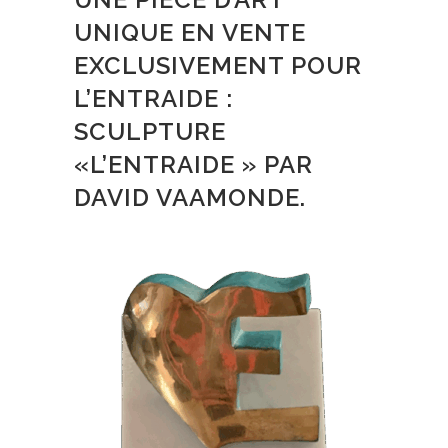
UNIQUE EN VENTE
EXCLUSIVEMENT POUR
L’ENTRAIDE :
SCULPTURE
«L’ENTRAIDE » PAR
DAVID VAAMONDE.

§ **WORK REQUIRED**:
Return precisely the lines of the records, starting with the line that holds "EXCLUSIVEMENT POUR" and ending with the last one.

§ **THE ANSWER**:
EXCLUSIVEMENT POUR
L’ENTRAIDE :
SCULPTURE
«L’ENTRAIDE » PAR
DAVID VAAMONDE.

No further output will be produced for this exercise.